Damn, good job. We should’ve gone with my suggestion that the whole payload needed to fit on one line, separated by ; (though maybe this would’ve caused us to lose so many clique-members out of annoyance that it wouldn’t have been worth it).
That’s an idea worthy of consideration, but in addition to the risk you raised, I also feared some members would have submitted invalid bots.
Yeah, if we’d seen the issue, I think we could’ve gotten around it just by not using splitlines, which would’ve been smoother.
Though of course, this exploit updates me towards thinking that there are other vulnerabilities as well.
If we don’t use splitlines we instead need to use something similar, right? Like, even if we don’t need to worry about LF versus CRLF (which was a genuine suggestion I made), we still need to figure out if someone’s got any de-indents after the start of the payload. And I don’t expect us to do better without splitlines than with it.
Using newlines to figure out what happens after “payload” is fine, as far as I can tell. Multicore’s exploit relies on newlines being used when comparing stuff before the payload.
Stuff like CRLF vs LF is a bit awkward, but can maybe be handled explicitly?

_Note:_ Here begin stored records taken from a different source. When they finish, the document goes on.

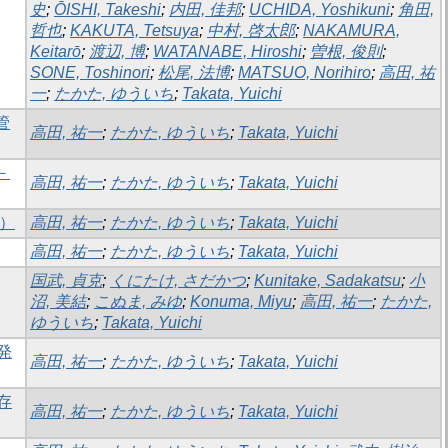
史
;
ŌISHI, Takeshi
;
内田, 佳邦
;
UCHIDA, Yoshikuni
;
角田,
哲也
;
KAKUTA, Tetsuya
;
中村, 啓太郎
;
NAKAMURA,
Keitarō
;
渡辺, 博
;
WATANABE, Hiroshi
;
曽根, 俊則
;
SONE, Toshinori
;
松尾, 法博
;
MATSUO, Norihiro
;
高田, 祐
一
;
たかた, ゆういち
;
Takata, Yuichi
管
高田, 祐一
;
たかた, ゆういち
;
Takata, Yuichi
－
高田, 祐一
;
たかた, ゆういち
;
Takata, Yuichi
等）
高田, 祐一
;
たかた, ゆういち
;
Takata, Yuichi
高田, 祐一
;
たかた, ゆういち
;
Takata, Yuichi
国武, 貞克
;
くにたけ, さだかつ
;
Kunitake, Sadakatsu
;
小
沼, 美結
;
こぬま, みゆ
;
Konuma, Miyu
;
高田, 祐一
;
たかた,
ゆういち
;
Takata, Yuichi
発
高田, 祐一
;
たかた, ゆういち
;
Takata, Yuichi
存
高田, 祐一
;
たかた, ゆういち
;
Takata, Yuichi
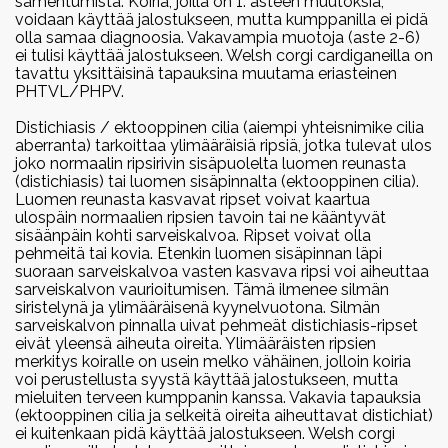
samentumista. Koiria, joilla on 1. asteen muutoksia,
voidaan käyttää jalostukseen, mutta kumppanilla ei pidä
olla samaa diagnoosia. Vakavampia muotoja (aste 2-6)
ei tulisi käyttää jalostukseen. Welsh corgi cardiganeilla on
tavattu yksittäisinä tapauksina muutama eriasteinen
PHTVL/PHPV.
Distichiasis / ektooppinen cilia (aiempi yhteisnimike cilia
aberranta) tarkoittaa ylimääräisiä ripsiä, jotka tulevat ulos
joko normaalin ripsirivin sisäpuolelta luomen reunasta
(distichiasis) tai luomen sisäpinnalta (ektooppinen cilia).
Luomen reunasta kasvavat ripset voivat kaartua
ulospäin normaalien ripsien tavoin tai ne kääntyvät
sisäänpäin kohti sarveiskalvoa. Ripset voivat olla
pehmeitä tai kovia. Etenkin luomen sisäpinnan läpi
suoraan sarveiskalvoa vasten kasvava ripsi voi aiheuttaa
sarveiskalvon vaurioitumisen. Tämä ilmenee silmän
siristelynä ja ylimääräisenä kyynelvuotona. Silmän
sarveiskalvon pinnalla uivat pehmeät distichiasis-ripset
eivät yleensä aiheuta oireita. Ylimääräisten ripsien
merkitys koiralle on usein melko vähäinen, jolloin koiria
voi perustellusta syystä käyttää jalostukseen, mutta
mieluiten terveen kumppanin kanssa. Vakavia tapauksia
(ektooppinen cilia ja selkeitä oireita aiheuttavat distichiat)
ei kuitenkaan pidä käyttää jalostukseen. Welsh corgi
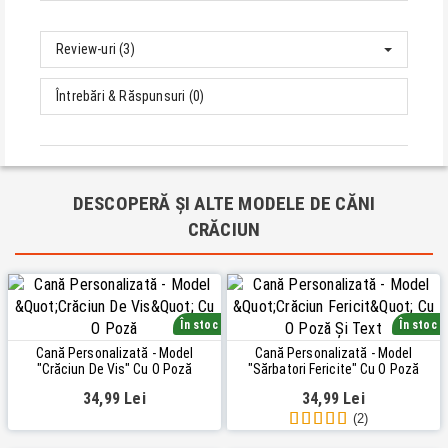
Review-uri (3)
Întrebări & Răspunsuri (0)
DESCOPERĂ ȘI ALTE MODELE DE CĂNI
CRĂCIUN
În stoc
În stoc
Cană Personalizată - Model
Cană Personalizată - Model
"Crăciun De Vis" Cu O Poză
"Sărbatori Fericite" Cu O Poză
34,99 Lei
34,99 Lei
(2)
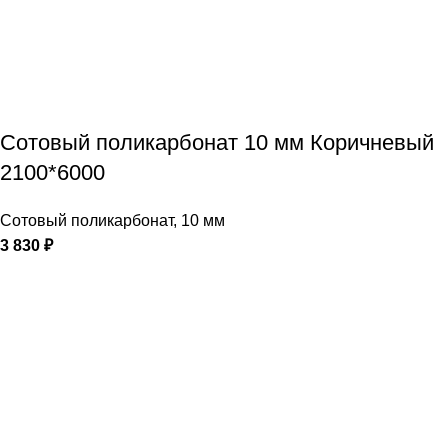
Сотовый поликарбонат 10 мм Коричневый
2100*6000
Сотовый поликарбонат
,
10 мм
3 830
₽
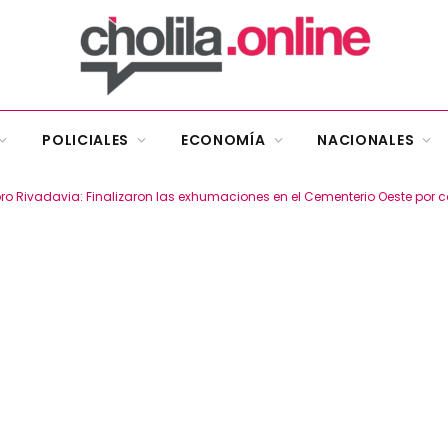
POLICIALES
ECONOMÍA
NACIONALES
 Rivadavia: Finalizaron las exhumaciones en el Cementerio Oeste por c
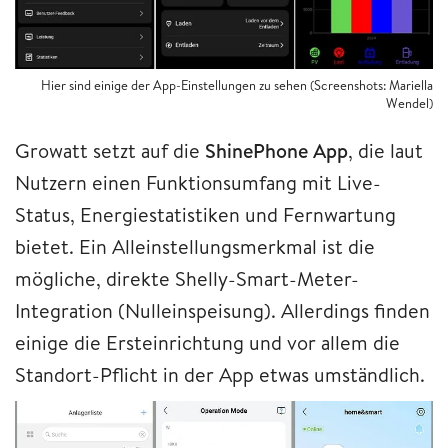
Hier sind einige der App-Einstellungen zu sehen (Screenshots: Mariella
Wendel)
Growatt setzt auf die
ShinePhone App
, die laut
Nutzern einen Funktionsumfang mit Live-
Status, Energiestatistiken und Fernwartung
bietet. Ein Alleinstellungsmerkmal ist die
mögliche, direkte Shelly-Smart-Meter-
Integration (Nulleinspeisung). Allerdings finden
einige die Ersteinrichtung und vor allem die
Standort-Pflicht in der App etwas umständlich.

Oh yeah, that’s true as far as I know. I guess it depends how much we trust ourselves to find all instances of this hole. A priori I would have thought “python sees a newline where splitlines doesn’t” was just as likely as the reverse. (I’m actually not sure why we don’t see it, I looked up what I thought was the source code for the function and it looked like it should only split on \n, \r and \r\n. But that’s not what it does. Maybe there’s a C implementation of it and a python implementation?)